Aside from Capcom producer Yoshinori Ono, Killian is known for his involvement with the Capcom fanbase and being the “face” of Capcom’s fighting games.

Killian didn’t reveal where he’s heading next, but did say he has chosen a “new path” which will let him “embrace a new dream.”

|Source: Capcom-Unity

Headline RePLAY – 6.15.12

Today on Headline RePLAY: Star Wars: The Old Republic considers free-to-play, Valve hires an economist and StarCraft II: Heart of the Swarm is 99% done.


Signal the naysayers and I-told-you-so trolls, both BioWare and EA are orchestrating a discussion on Star Wars: The Old Republic going free-to-play; seen by many in the MMO community as a death-knell.

Speaking to GamesTM magazine, lead designer Emmanuel Lusinchi describes the challenges that BioWare faces over losing 400,000 subscribers and the competition coming from their free-to-play competitors.

“I think it’s more than the free-to-play model—it’s more that there is a lot of competitive offers,” said Lusinchi. “If it was just free-to-play games and they weren’t very good it wouldn’t even be a question but there are definitely good games out there and good games coming out, so of course all of this competition impacts your plan with what you want to do.”
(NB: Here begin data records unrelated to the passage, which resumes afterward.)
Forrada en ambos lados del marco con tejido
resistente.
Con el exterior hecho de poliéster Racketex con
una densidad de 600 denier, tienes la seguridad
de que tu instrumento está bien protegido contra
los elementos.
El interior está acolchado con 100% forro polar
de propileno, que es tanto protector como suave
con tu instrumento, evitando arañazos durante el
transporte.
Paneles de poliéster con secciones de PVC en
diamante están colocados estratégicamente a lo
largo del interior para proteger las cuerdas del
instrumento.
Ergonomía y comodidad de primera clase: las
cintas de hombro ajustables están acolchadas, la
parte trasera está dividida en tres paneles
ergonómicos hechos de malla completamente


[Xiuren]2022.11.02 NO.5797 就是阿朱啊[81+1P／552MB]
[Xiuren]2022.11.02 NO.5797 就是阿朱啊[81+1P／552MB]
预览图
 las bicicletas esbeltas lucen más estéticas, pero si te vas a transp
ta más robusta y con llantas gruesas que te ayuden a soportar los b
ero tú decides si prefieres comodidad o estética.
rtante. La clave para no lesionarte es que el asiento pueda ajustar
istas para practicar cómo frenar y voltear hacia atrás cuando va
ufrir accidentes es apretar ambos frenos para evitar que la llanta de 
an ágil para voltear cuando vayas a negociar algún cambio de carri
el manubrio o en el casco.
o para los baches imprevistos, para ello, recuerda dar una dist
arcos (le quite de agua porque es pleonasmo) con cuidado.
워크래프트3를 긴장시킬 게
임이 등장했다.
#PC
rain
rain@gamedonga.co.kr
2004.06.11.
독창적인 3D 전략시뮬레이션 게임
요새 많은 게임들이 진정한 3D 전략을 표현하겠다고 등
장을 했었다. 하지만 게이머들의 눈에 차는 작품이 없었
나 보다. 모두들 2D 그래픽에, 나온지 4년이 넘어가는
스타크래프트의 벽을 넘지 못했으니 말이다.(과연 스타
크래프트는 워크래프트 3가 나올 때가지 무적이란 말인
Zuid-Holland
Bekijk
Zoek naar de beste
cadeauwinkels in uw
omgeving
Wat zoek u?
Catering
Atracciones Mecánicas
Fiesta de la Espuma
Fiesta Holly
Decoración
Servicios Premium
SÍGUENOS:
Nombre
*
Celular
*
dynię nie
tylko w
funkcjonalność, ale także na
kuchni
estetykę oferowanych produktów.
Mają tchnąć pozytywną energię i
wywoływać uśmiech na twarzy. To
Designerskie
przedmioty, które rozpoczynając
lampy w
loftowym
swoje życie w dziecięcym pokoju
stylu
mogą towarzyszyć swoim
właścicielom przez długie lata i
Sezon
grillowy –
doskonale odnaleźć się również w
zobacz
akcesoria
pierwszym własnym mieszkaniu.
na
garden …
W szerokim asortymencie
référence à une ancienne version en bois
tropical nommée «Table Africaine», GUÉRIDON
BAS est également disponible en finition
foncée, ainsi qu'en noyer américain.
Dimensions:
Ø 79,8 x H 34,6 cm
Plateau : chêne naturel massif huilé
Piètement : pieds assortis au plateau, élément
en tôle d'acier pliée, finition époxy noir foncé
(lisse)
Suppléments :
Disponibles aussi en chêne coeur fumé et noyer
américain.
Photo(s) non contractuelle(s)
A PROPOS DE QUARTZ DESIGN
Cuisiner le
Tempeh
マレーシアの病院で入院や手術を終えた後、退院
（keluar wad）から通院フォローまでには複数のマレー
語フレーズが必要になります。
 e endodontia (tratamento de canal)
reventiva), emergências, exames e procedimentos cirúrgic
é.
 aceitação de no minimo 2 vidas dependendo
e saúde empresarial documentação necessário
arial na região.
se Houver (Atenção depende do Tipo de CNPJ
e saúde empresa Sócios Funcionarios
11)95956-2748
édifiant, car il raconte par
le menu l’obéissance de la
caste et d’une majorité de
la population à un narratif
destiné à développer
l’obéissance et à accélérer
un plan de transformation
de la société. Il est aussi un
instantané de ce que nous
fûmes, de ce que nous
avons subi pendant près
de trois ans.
When asked about SWTOR possibly switching to a F2P model, Lusinchi didn’t dismiss the idea. “The MMO market is very dynamic and we need to be dynamic as well,” he said. “Unless people are happy with what they have, they are constantly demanding updates, new models and situations. So we are looking at free-to-play but I can’t tell you in much detail. We have to be flexible and adapt to what is going on.”

EA labels boss Frank Gibeau agreed that a shift to a F2P is not out of the realm of possibility, but flexibility and timing is key. “We’re going to be in the business from a long term standpoint so absolutely we’re going to embrace free access, free trial, ultimately some day we can move in and embrace that model, Gibeau told GamesIndustry International. “It’s all a matter of timing and thinking things through. We have a great business right now and we’re not looking to make any abrupt changes.

“The advent of free-to-play is certainly a change in the dynamic of the PC market,” Gibeau continued. “I don’t think subscriptions ever go away, but when you have an IP as broad as Star Wars, we’re definitely going to look at opportunities to grow that business and look at different ways of bringing customers in and serving them.”

|Source: GamesTM 1, 2, GamesIndustry International


Virtual economies are economies too, and what better way to solve problems with an in-game economy than an economist? Valve has recruited Professor Yanis Varoufakis to consult on the issue of “linking economies in tow virtual environments” and the “balance of payments,” comparing it to the Eurozone crisis of Germany and Greece.  

The comparison wasn’t made out of a vacuum: Professor Varoufakis was writing about the economic imbalance between Germany and Greece in a blog, which co-founder Gabe Newell had been reading, and consequently inspired him to reach out to the economist.

Professor Varoufakis isn’t a gamer, but the economist was intrigued by Newell’s proposition on virtual economies and accepted a position at Valve.   



How close is StarCraft II: Heart of the Swarm to being done? So close, I’m shocked that a release date hasn’t been announced yet!

“We’re 99% done,” lead designer Dustin Browder told Kotaku writer Jason Schreier over the phone, “but that last 1% is a bitch.”

Browder says that all the missions are playable, all the units are ready, but the 1% comes down to whether “we like it or not” and lots of “tuning and polish.”

“Like we could do a play-through next week and we’re like, ‘Wow this is really great,’” he said. “Or we could do a play-through and we still have 250 items we wanna fix. You know, historically speaking we’re doing pretty well. We’re getting there. But I don’t know for sure yet when we’ll be done.”